═════ Study material ═════

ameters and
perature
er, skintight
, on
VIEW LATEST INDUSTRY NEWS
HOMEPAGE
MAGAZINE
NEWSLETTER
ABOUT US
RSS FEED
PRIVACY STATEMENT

═════
═════ Study material ═════

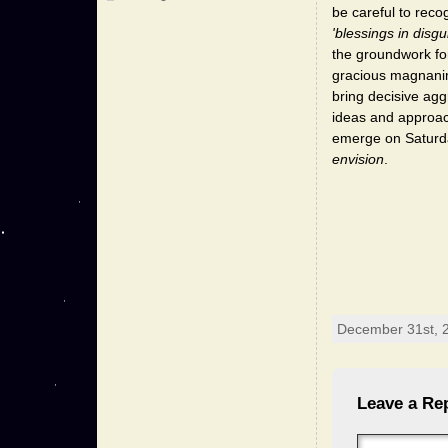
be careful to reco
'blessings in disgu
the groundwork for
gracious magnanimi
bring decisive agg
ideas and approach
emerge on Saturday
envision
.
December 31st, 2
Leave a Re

═════
═════ Study material ═════

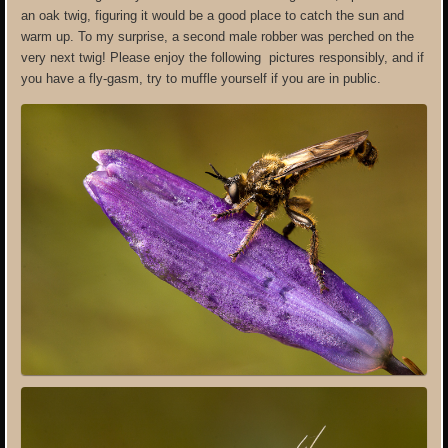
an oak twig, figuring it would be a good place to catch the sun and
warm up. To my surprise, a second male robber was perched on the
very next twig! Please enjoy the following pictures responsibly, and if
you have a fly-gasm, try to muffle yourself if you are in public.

═════

Look back at the entries above. Retype the line with "ameters and", the line with "PRIVACY STATEMENT", and all lines in between.

ameters and
perature
er, skintight
, on
VIEW LATEST INDUSTRY NEWS
HOMEPAGE
MAGAZINE
NEWSLETTER
ABOUT US
RSS FEED
PRIVACY STATEMENT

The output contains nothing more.